Теперь нас было шестеро парней. Четверо были
старше меня, а знал из них я лишь одного - Толю
Козлова (мы потом ходили с ним еще раз).
Приполярный не Кольский: мороз, расстояние,
безлюдье...
Ехали мы из Москвы в общем вагоне, спали на
третьих полках. Было жарко, душно. Приехав на
станцию Кожим, заночевали на полу в какой-то
брошенной конторе, а утром, сваленный тяжелой
простудой, я не мог встать на лыжи.
Мы договорились, что ребята пойдут вперед по
тракторной дороге и будут ждать меня в горах, на
ручье Джагал. Три дня я выздоравливал, а на
четвертый залез в кабину трактора. Ребята
радостно встретили меня. В нашей палатке
топилась печь, и было тепло.
На следующее утро, распределив груз по рюкзакам,
мы вышли в горы. Мой рюкзак весил больше, чем я мог
нести в тот день, но сказать об этом я не сумел. Я
мог бы сказать Толе, но он был нагружен больше
всех. Я медленно шел впереди, медленнее, чем надо.
Все молчали. Мы шли.
Давно остались внизу последние деревья, потянуло
с перевала ветром. Один из парней сказал, что выше
идти нельзя, что ветер "прихлопнет нас".
Я очень устал и был раздражен. Я сказал ему, что
"не прихлопнет", сказал, чтобы он не трусил...
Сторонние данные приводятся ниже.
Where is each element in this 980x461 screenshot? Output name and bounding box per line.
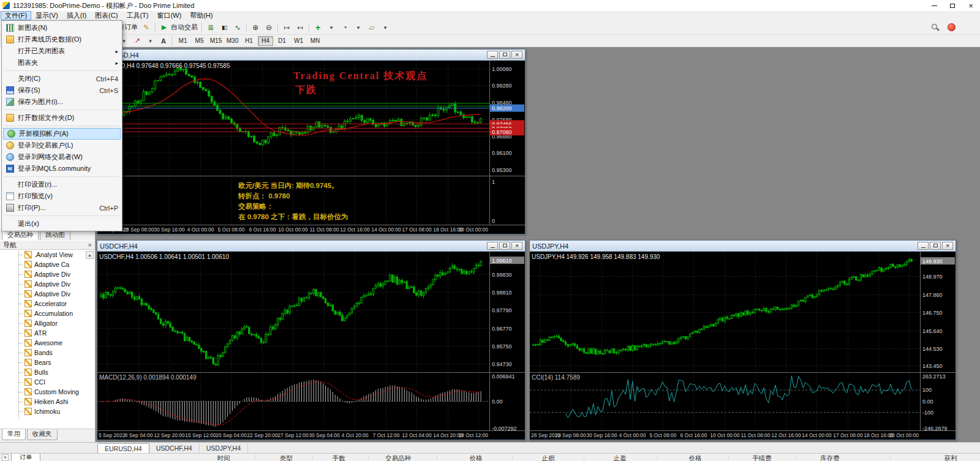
- timeframe-d1-button[interactable]: D1: [274, 36, 290, 46]
- chart-tab-usdjpy-h4[interactable]: USDJPY,H4: [200, 443, 248, 453]
- menu-item-0[interactable]: 文件(F): [1, 11, 31, 20]
- eurusd-chart[interactable]: 1.000800.992800.984800.976800.968800.961…: [97, 61, 525, 234]
- dropdown-arrow-button[interactable]: [144, 36, 157, 46]
- navigator-item[interactable]: Bulls: [0, 367, 95, 377]
- notification-badge-icon[interactable]: [948, 23, 956, 31]
- menu-item-5[interactable]: 窗口(W): [153, 11, 186, 20]
- restore-button[interactable]: [943, 0, 962, 11]
- chart-tab-eurusd-h4[interactable]: EURUSD,H4: [97, 443, 149, 453]
- chart-close-button[interactable]: [511, 51, 522, 59]
- navigator-item[interactable]: Ichimoku: [0, 407, 95, 416]
- file-menu-item-15[interactable]: 退出(x): [2, 218, 122, 230]
- metaeditor-button[interactable]: [140, 21, 153, 34]
- navigator-item[interactable]: .Analyst View: [0, 250, 95, 260]
- navigator-item[interactable]: Adaptive Ca: [0, 260, 95, 269]
- file-menu-item-10[interactable]: 登录到网络交易者(W): [2, 151, 122, 163]
- chart-close-button[interactable]: [942, 242, 953, 250]
- timeframe-m1-button[interactable]: M1: [175, 36, 190, 46]
- window-titlebar[interactable]: 112391985: DooPrime-Demo - 模拟帐户 - Doo Pr…: [0, 0, 980, 11]
- dropdown-arrow-button[interactable]: [379, 21, 392, 34]
- timeframe-m15-button[interactable]: M15: [208, 36, 224, 46]
- navigator-item[interactable]: ATR: [0, 328, 95, 338]
- usdjpy-window-titlebar[interactable]: USDJPY,H4: [530, 241, 956, 252]
- eurusd-chart-canvas[interactable]: 1.000800.992800.984800.976800.968800.961…: [97, 61, 525, 234]
- eurusd-window-titlebar[interactable]: EURUSD,H4: [97, 50, 525, 61]
- timeframe-h1-button[interactable]: H1: [241, 36, 257, 46]
- navigator-tab-0[interactable]: 常用: [2, 429, 26, 440]
- navigator-item[interactable]: Accelerator: [0, 299, 95, 309]
- navigator-close-button[interactable]: ×: [88, 242, 92, 249]
- scroll-up-button[interactable]: [86, 251, 94, 259]
- usdjpy-chart-canvas[interactable]: 148.970147.860146.750145.640144.530143.4…: [530, 252, 956, 440]
- timeframe-mn-button[interactable]: MN: [307, 36, 323, 46]
- menu-item-6[interactable]: 帮助(H): [186, 11, 217, 20]
- navigator-item[interactable]: Adaptive Div: [0, 279, 95, 289]
- chart-minimize-button[interactable]: [487, 242, 498, 250]
- file-menu-item-4[interactable]: 关闭(C)Ctrl+F4: [2, 73, 122, 84]
- chart-minimize-button[interactable]: [487, 51, 498, 59]
- usdchf-chart[interactable]: 0.998300.988100.977900.967700.957500.947…: [97, 252, 525, 440]
- navigator-item[interactable]: Custom Moving: [0, 387, 95, 397]
- navigator-item[interactable]: Adaptive Div: [0, 289, 95, 299]
- templates-button[interactable]: [365, 21, 379, 34]
- file-menu-item-6[interactable]: 保存为图片(i)...: [2, 96, 122, 108]
- timeframe-m30-button[interactable]: M30: [225, 36, 240, 46]
- dropdown-arrow-button[interactable]: [325, 21, 338, 34]
- file-menu-item-9[interactable]: 登录到交易账户(L): [2, 140, 122, 151]
- usdjpy-chart[interactable]: 148.970147.860146.750145.640144.530143.4…: [530, 252, 956, 440]
- navigator-item[interactable]: Bands: [0, 348, 95, 358]
- terminal-close-button[interactable]: [2, 454, 9, 461]
- zoom-in-button[interactable]: [249, 21, 262, 34]
- timeframe-m5-button[interactable]: M5: [192, 36, 207, 46]
- dropdown-arrow-button[interactable]: [352, 21, 365, 34]
- navigator-item[interactable]: Alligator: [0, 318, 95, 328]
- file-menu-item-14[interactable]: 打印(P)...Ctrl+P: [2, 202, 122, 214]
- menu-item-3[interactable]: 图表(C): [91, 11, 122, 20]
- line-chart-button[interactable]: [231, 21, 244, 34]
- auto-scroll-button[interactable]: [280, 21, 293, 34]
- indicators-button[interactable]: [311, 21, 325, 34]
- navigator-item[interactable]: Bears: [0, 358, 95, 367]
- file-menu-item-2[interactable]: 打开已关闭图表: [2, 45, 122, 57]
- menu-item-1[interactable]: 显示(V): [31, 11, 62, 20]
- file-menu-item-5[interactable]: 保存(S)Ctrl+S: [2, 84, 122, 96]
- usdchf-window-titlebar[interactable]: USDCHF,H4: [97, 241, 525, 252]
- file-menu-item-7[interactable]: 打开数据文件夹(D): [2, 112, 122, 124]
- file-menu-item-1[interactable]: 打开离线历史数据(O): [2, 34, 122, 45]
- chart-restore-button[interactable]: [930, 242, 941, 250]
- candlestick-chart-button[interactable]: [217, 21, 231, 34]
- menu-item-4[interactable]: 工具(T): [122, 11, 153, 20]
- navigator-item[interactable]: Awesome: [0, 338, 95, 348]
- file-menu-item-12[interactable]: 打印设置(r)...: [2, 179, 122, 190]
- navigator-item[interactable]: Accumulation: [0, 309, 95, 318]
- navigator-item[interactable]: Heiken Ashi: [0, 397, 95, 407]
- file-menu-item-13[interactable]: 打印预览(v): [2, 190, 122, 202]
- chart-restore-button[interactable]: [499, 51, 510, 59]
- timeframe-h4-button[interactable]: H4: [258, 36, 273, 46]
- file-menu-item-0[interactable]: 新图表(N): [2, 22, 122, 34]
- chart-restore-button[interactable]: [499, 242, 510, 250]
- timeframe-w1-button[interactable]: W1: [291, 36, 306, 46]
- navigator-tab-1[interactable]: 收藏夹: [27, 429, 58, 440]
- chart-close-button[interactable]: [511, 242, 522, 250]
- periods-button[interactable]: [338, 21, 352, 34]
- zoom-out-button[interactable]: [262, 21, 276, 34]
- file-menu-item-3[interactable]: 图表夹: [2, 57, 122, 69]
- chart-shift-button[interactable]: [293, 21, 307, 34]
- navigator-item[interactable]: CCI: [0, 377, 95, 387]
- text-button[interactable]: [157, 36, 170, 46]
- arrows-button[interactable]: [130, 36, 144, 46]
- usdchf-chart-canvas[interactable]: 0.998300.988100.977900.967700.957500.947…: [97, 252, 525, 440]
- minimize-button[interactable]: [925, 0, 943, 11]
- autotrading-button[interactable]: 自动交易: [157, 21, 200, 34]
- close-button[interactable]: [962, 0, 980, 11]
- file-menu-item-11[interactable]: 登录到MQL5.community: [2, 163, 122, 174]
- chart-tab-usdchf-h4[interactable]: USDCHF,H4: [149, 443, 200, 453]
- navigator-item[interactable]: Adaptive Div: [0, 269, 95, 279]
- terminal-tab-orders[interactable]: 订单: [11, 454, 40, 461]
- chart-minimize-button[interactable]: [918, 242, 929, 250]
- menu-item-2[interactable]: 插入(I): [62, 11, 91, 20]
- bar-chart-button[interactable]: [204, 21, 217, 34]
- search-icon[interactable]: [931, 23, 939, 31]
- file-menu-item-8[interactable]: 开新模拟帐户(A): [3, 128, 121, 140]
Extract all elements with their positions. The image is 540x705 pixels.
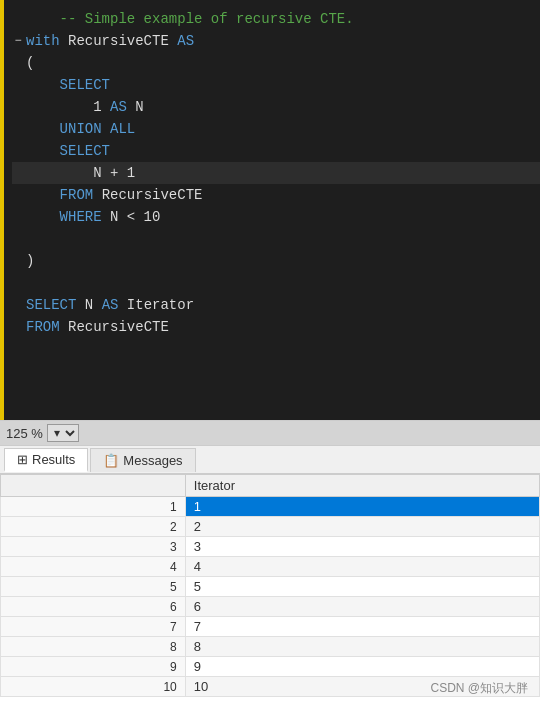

Я пренебрежительно сказал человеку "не
трусь", когда ему действительно было страшно, -
глупее и бестактнее поступка я надеюсь не
совершить за всю жизнь.
Парень стал мне врагом. Уязвленное самолюбие
теперь диктовало ему слова и поступки. Тяжелое
настроение воцарилось в группе.
Идя без меня три дня по лесной дороге, ребята
копали глубокие ямы в снегу и ставили в них
палатки. А теперь мы вышли в безлесье, и я
настаивал, чтобы ставить палатку на ровном,
уплотненном ветрами снегу и, выпиливая снежные
кирпичи, строить ветрозащитную стену. Но в
поземку и холод человеку инстинктивно хочется
зарыться в снег, и ребятам тоже хотелось
зарыться.
Сколько я ни старался, убедить их не мог. Мы шли по
безлесной долине, избитой ветрами, со снегом,
твердым, как мел. Мы откапывали для палатки яму, а
стену ставили вплотную к палатке. К утру палатка
вмерзала в снег. Часами мы освобождали ее,
обмороженными пальцами распутывали веревки,
скатывали брезент в огромный нелепый тюк и
волокли по очереди тридцатикилограммовую его
тяжесть. И при этом были чужими, замкнутыми в себе
людьми.
Поход потерял смысл. Но, прежде чем понять это, мы
успели уйти далеко. Настигала усталость холода.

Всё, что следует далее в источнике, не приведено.